Scale of food (top most nutritious to bottom, least):
-Vegetables (lots, unlimited)
-beans (1/2 to 1 cup or more per day)
-Fruit (aim for a piece of fruit at every meal. She recommends 4/day)
-Nuts/seeds (2-3 oz/day for me, 1 oz for those trying to loose weight)
-Starchy vegetables (for those wanting to maintain or gain weight)
-animal products (she said fish twice a week, and rotating chicken a beef once a week would be okay - I asked)
-processed (she recommends very tiny amounts, and would be okay with never!)
Food high in calories are the:
-nuts/seeds -at least 2-3oz/day for me, avocado
-Starchy veg: sweet potato, winter squash, corn, peas (yes, corn and peas are nutritious)
Out of butter, olive oil, and coconut butter, choose olive oil in small amounts if any. But very small amounts only if needed. Coconut butter is actually unnaturally processed and practically only fat.
Milk is considered a choice of animal products. Choose animal products wisely, if you choose one, don’t choose another as well. Picking the healthier one is ideal (example Fresh baked salmon vs a cup of milk). Don’t have an animal product at every meal also! I can end up crowding out the good nutritious food by packing in the less nutritious food. My brie and crackers I’ve been splurging on is a ‘treat’.
Since I feel sick a lot, keep a food diary and try to notice which foods make me feel unwell and how I feel exactly.
A book that would be good for me in helping establish healthy eating habits at home: Disease proof your child, by Joel Fuhrman
For salads, I don’t need to eat them at every meal! Making a big green smoothie in the morning is totally acceptable. I would still want to eat veggies later, like in stir fry (soy sauce is okay, but low sodium is a must. If I’m use to the high one, my sodium intake is too high), soup, whole wheat tortilla (like Ezekiel brand) burrito with some veggies (example: beans, avocado, salsa, shredded cabbage).

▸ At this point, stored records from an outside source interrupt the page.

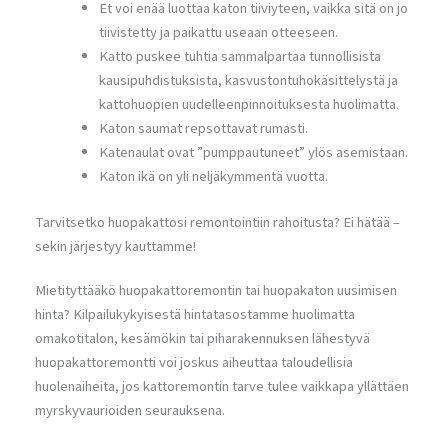
Et voi enää luottaa katon tiiviyteen, vaikka sitä on jo
tiivistetty ja paikattu useaan otteeseen.
Katto puskee tuhtia sammalpartaa tunnollisista
kausipuhdistuksista, kasvustontuhokäsittelystä ja
kattohuopien uudelleenpinnoituksesta huolimatta.
Katon saumat repsottavat rumasti.
Katenaulat ovat ”pumppautuneet” ylös asemistaan.
Katon ikä on yli neljäkymmentä vuotta.
Tarvitsetko huopakattosi remontointiin rahoitusta? Ei hätää –
sekin järjestyy kauttamme!
Mietityttääkö huopakattoremontin tai huopakaton uusimisen
hinta? Kilpailukykyisestä hintatasostamme huolimatta
omakotitalon, kesämökin tai piharakennuksen lähestyvä
huopakattoremontti voi joskus aiheuttaa taloudellisia
huolenaiheita, jos kattoremontin tarve tulee vaikkapa yllättäen
myrskyvaurioiden seurauksena.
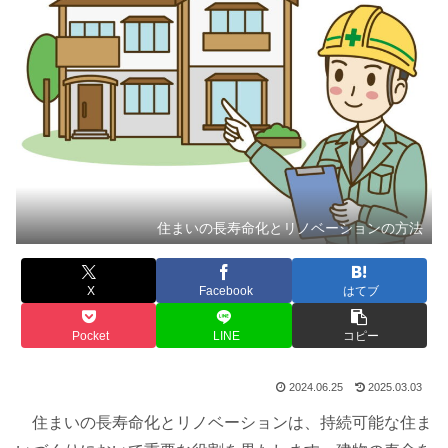
住まいの長寿命化とリノベーションの方法
X
Facebook
はてブ
Pocket
LINE
コピー
2024.06.25
2025.03.03
住まいの長寿命化とリノベーションは、持続可能な住ま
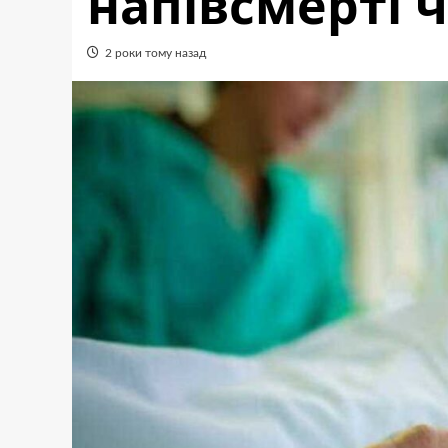
напівсмерті 
2 роки тому назад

The goal is to get food needed within a day, not at every meal! For example, if I’m having oatmeal in the morning with flax or chia seeds and some fruit, I’ll need to make sure I get in some good greens later.

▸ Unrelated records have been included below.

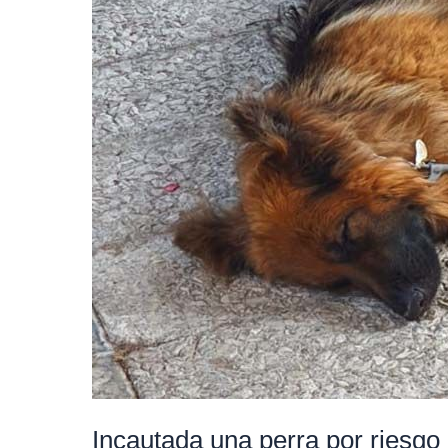
Incautada una perra por riesgo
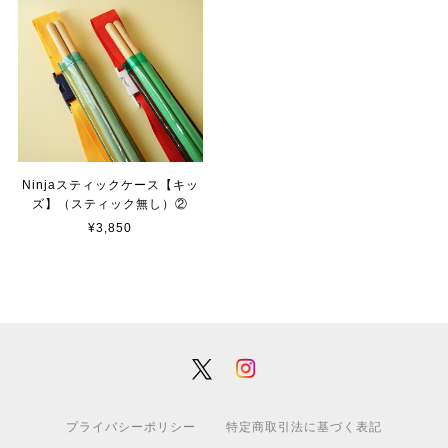
Ninjaスティックケース【キッ
ズ】（スティック無し）②
¥3,850
プライバシーポリシー
特定商取引法に基づく表記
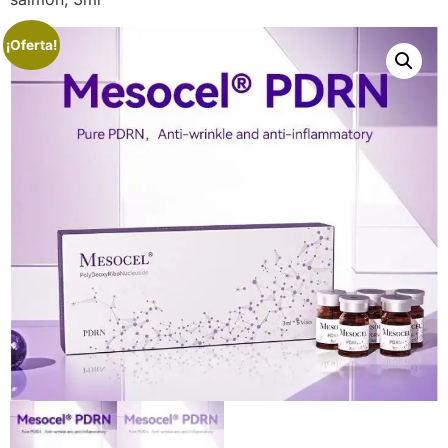
¡Oferta!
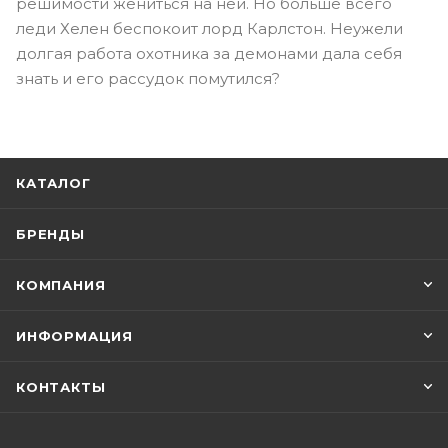
решимости жениться на ней. Но больше всего
леди Хелен беспокоит лорд Карлстон. Неужели
долгая работа охотника за демонами дала себя
знать и его рассудок помутился?
КАТАЛОГ
БРЕНДЫ
КОМПАНИЯ
ИНФОРМАЦИЯ
КОНТАКТЫ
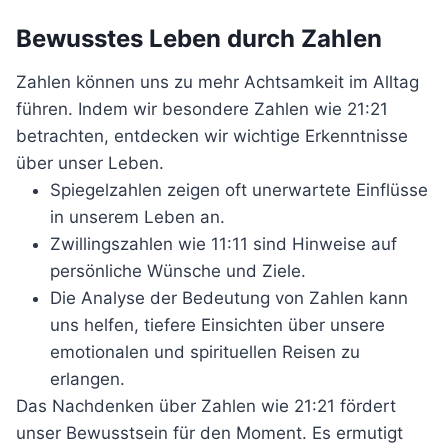
Bewusstes Leben durch Zahlen
Zahlen können uns zu mehr Achtsamkeit im Alltag
führen. Indem wir besondere Zahlen wie 21:21
betrachten, entdecken wir wichtige Erkenntnisse
über unser Leben.
Spiegelzahlen zeigen oft unerwartete Einflüsse
in unserem Leben an.
Zwillingszahlen wie 11:11 sind Hinweise auf
persönliche Wünsche und Ziele.
Die Analyse der Bedeutung von Zahlen kann
uns helfen, tiefere Einsichten über unsere
emotionalen und spirituellen Reisen zu
erlangen.
Das Nachdenken über Zahlen wie 21:21 fördert
unser Bewusstsein für den Moment. Es ermutigt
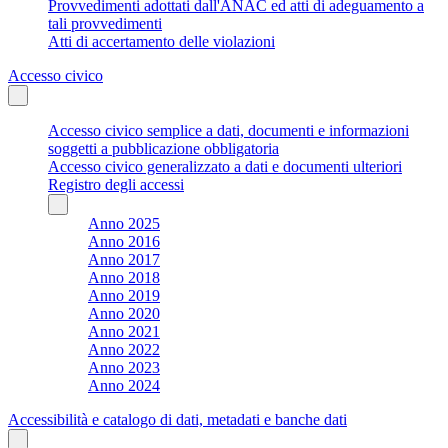
Provvedimenti adottati dall'ANAC ed atti di adeguamento a
tali provvedimenti
Atti di accertamento delle violazioni
Accesso civico
Accesso civico semplice a dati, documenti e informazioni
soggetti a pubblicazione obbligatoria
Accesso civico generalizzato a dati e documenti ulteriori
Registro degli accessi
Anno 2025
Anno 2016
Anno 2017
Anno 2018
Anno 2019
Anno 2020
Anno 2021
Anno 2022
Anno 2023
Anno 2024
Accessibilità e catalogo di dati, metadati e banche dati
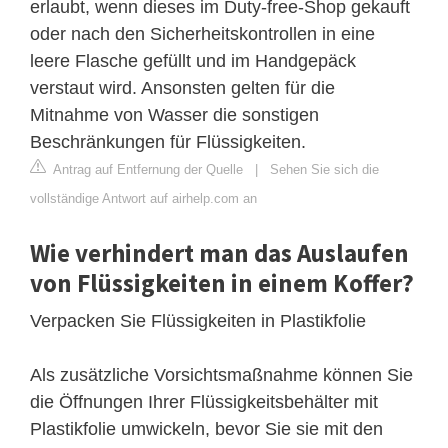
erlaubt, wenn dieses im Duty-free-Shop gekauft
oder nach den Sicherheitskontrollen in eine
leere Flasche gefüllt und im Handgepäck
verstaut wird. Ansonsten gelten für die
Mitnahme von Wasser die sonstigen
Beschränkungen für Flüssigkeiten.
Antrag auf Entfernung der Quelle
|
Sehen Sie sich die
vollständige Antwort auf airhelp.com an
Wie verhindert man das Auslaufen
von Flüssigkeiten in einem Koffer?
Verpacken Sie Flüssigkeiten in Plastikfolie
Als zusätzliche Vorsichtsmaßnahme können Sie
die Öffnungen Ihrer Flüssigkeitsbehälter mit
Plastikfolie umwickeln, bevor Sie sie mit den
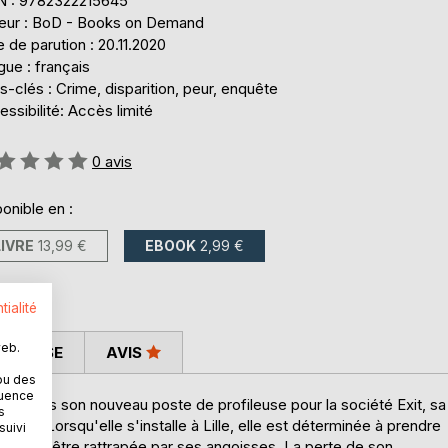
N : 9782322215645
teur : BoD - Books on Demand
 de parution : 20.11.2020
ue : français
-clés : Crime, disparition, peur, enquête
ssibilité: Accès limité
uation:
0
avis
onible en :
LIVRE
13,99 €
EBOOK
2,99 €
tialité
web.
 PRESSE
AVIS
ou des
quence
ie dans son nouveau poste de profileuse pour la société Exit, sa
s
aison. Lorsqu'elle s'installe à Lille, elle est déterminée à prendre
suivi
dement être rattrapée par ses angoisses. La perte de son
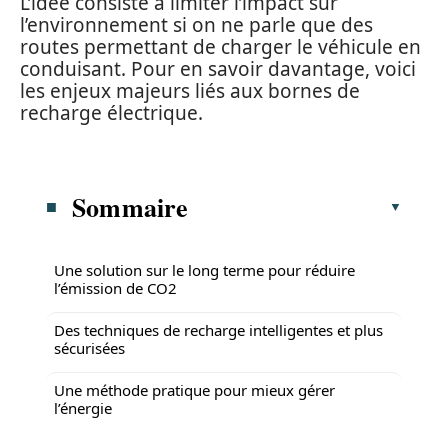
L’idée consiste à limiter l’impact sur
l’environnement si on ne parle que des
routes permettant de charger le véhicule en
conduisant. Pour en savoir davantage, voici
les enjeux majeurs liés aux bornes de
recharge électrique.
Sommaire
Une solution sur le long terme pour réduire
l’émission de CO2
Des techniques de recharge intelligentes et plus
sécurisées
Une méthode pratique pour mieux gérer
l’énergie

A green smoothie is an awesome idea to get healthy greens in. She recommends “bolster nutrition” as much as possible. To bolster nutrition she recommends seeds/nuts (maybe like 1-2 T and to taste. To make it sweet, I should lessen amount of honey and sweetness in it till there is none at all. Any added sugar is bad (even honey in raw form). Switch to unsweetened almond or soy milk. Apparently sugar added is not good, even if it adds calories. It’s not about adding calories at no cost! I want to add "healthy calories". So, skip the ice cream, and sweeten with a banana, possibly nut butter and berries. Between frozen and fresh, there isn’t much difference nutrition wise.

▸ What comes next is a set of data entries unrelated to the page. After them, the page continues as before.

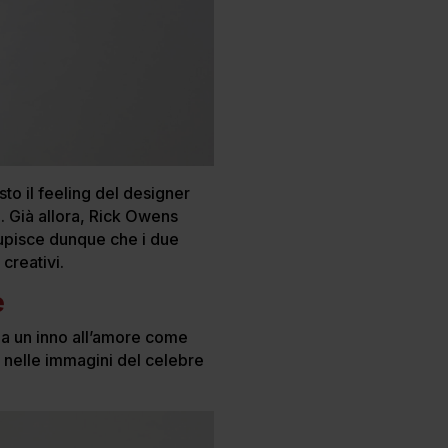
sto il feeling del designer
. Già allora, Rick Owens
upisce dunque che i due
 creativi.
e
ona un inno all’amore come
a nelle immagini del celebre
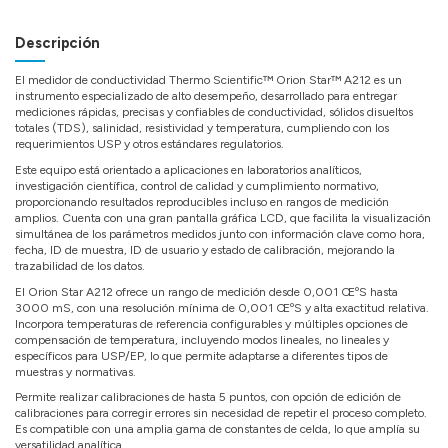
Descripción
El medidor de conductividad Thermo Scientific™ Orion Star™ A212 es un
instrumento especializado de alto desempeño, desarrollado para entregar
mediciones rápidas, precisas y confiables de conductividad, sólidos disueltos
totales (TDS), salinidad, resistividad y temperatura, cumpliendo con los
requerimientos USP y otros estándares regulatorios.
Este equipo está orientado a aplicaciones en laboratorios analíticos,
investigación científica, control de calidad y cumplimiento normativo,
proporcionando resultados reproducibles incluso en rangos de medición
amplios. Cuenta con una gran pantalla gráfica LCD, que facilita la visualización
simultánea de los parámetros medidos junto con información clave como hora,
fecha, ID de muestra, ID de usuario y estado de calibración, mejorando la
trazabilidad de los datos.
El Orion Star A212 ofrece un rango de medición desde 0,001 ŒºS hasta
3000 mS, con una resolución mínima de 0,001 ŒºS y alta exactitud relativa.
Incorpora temperaturas de referencia configurables y múltiples opciones de
compensación de temperatura, incluyendo modos lineales, no lineales y
específicos para USP/EP, lo que permite adaptarse a diferentes tipos de
muestras y normativas.
Permite realizar calibraciones de hasta 5 puntos, con opción de edición de
calibraciones para corregir errores sin necesidad de repetir el proceso completo.
Es compatible con una amplia gama de constantes de celda, lo que amplía su
versatilidad analítica.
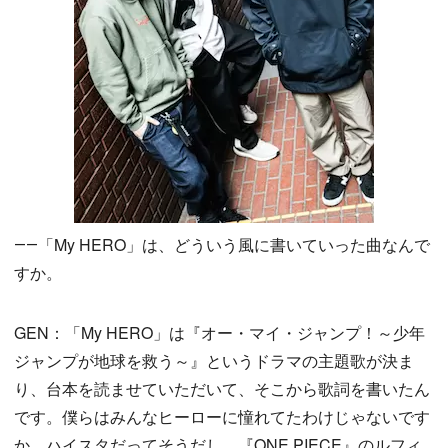
――「My HERO」は、どういう風に書いていった曲なんで
すか。
GEN：「My HERO」は『オー・マイ・ジャンプ！～少年
ジャンプが地球を救う～』というドラマの主題歌が決ま
り、台本を読ませていただいて、そこから歌詞を書いたん
です。僕らはみんなヒーローに憧れてたわけじゃないです
か。ハイスタだってそうだし、『ONE PIECE』のルフィ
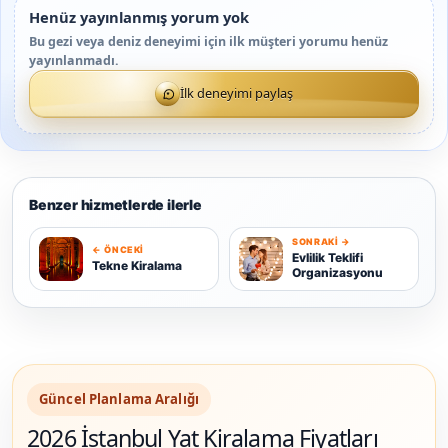
Henüz yayınlanmış yorum yok
Bu gezi veya deniz deneyimi için ilk müşteri yorumu henüz
yayınlanmadı.
İlk deneyimi paylaş
Benzer hizmetlerde ilerle
SONRAKI →
← ÖNCEKI
T
E
Evlilik Teklifi
Tekne Kiralama
Organizasyonu
Güncel Planlama Aralığı
2026 İstanbul Yat Kiralama Fiyatları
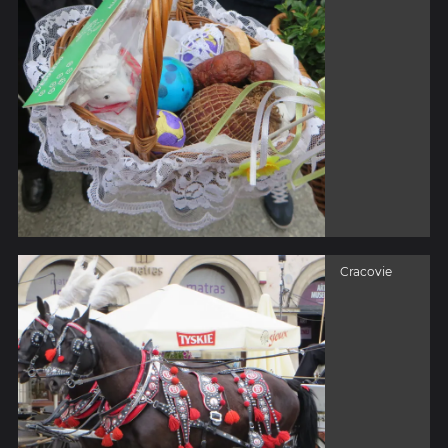
Cracovie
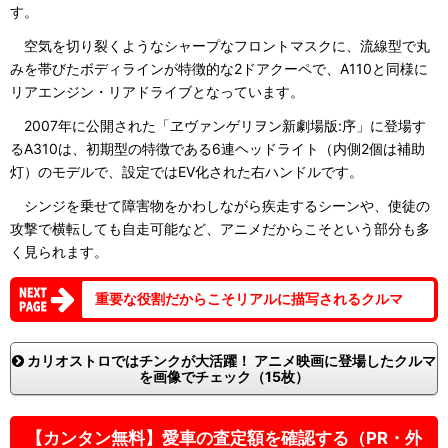
す。
空気を切り裂くようなシャープなフロントマスクに、流線型で丸
みを帯びたボディラインが特徴的な2ドアクーペで、A110と同様に
リアエンジン・リアドライブとなっています。
2007年に公開された「ヱヴァンゲリヲン新劇場版:序」に登場す
るA310は、初期型の特徴である6連ヘッドライト（内側2個は補助
灯）のモデルで、設定ではEV化された右ハンドルです。
シンジを乗せて障害物をかわしながら疾走するシーンや、使徒の
攻撃で横転しても自走可能など、アニメだからこそという部分も多
く見られます。
重要な役割だからこそリアルに描写されるクルマ
カリオストロではチンクが大活躍！ アニメ映画に登場したクルマ
を画像でチェック（15枚）
【カンタン無料】愛車の査定額を確認する（PR・外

Weigh myself once a week, if I’m not gaining back to my weight or loosing weight, add pea or other plant-based protein to my shake. She doesn’t recommend my chocolate soy protein powder, because most soy protein powders are made with protein isolate, which apparently isn’t good, and also not as healthy as the whole soy bean itself.
This diet can support growing teenagers, but they will probably need lots of it and more of the higher calorie ones, especially if an athlete.
She seemed to be okay with eating fish twice a week, and rotating beef and chicken for once a week. I'm guessing she would be fine if I ate even less meat, but not more than that to be eating healthy.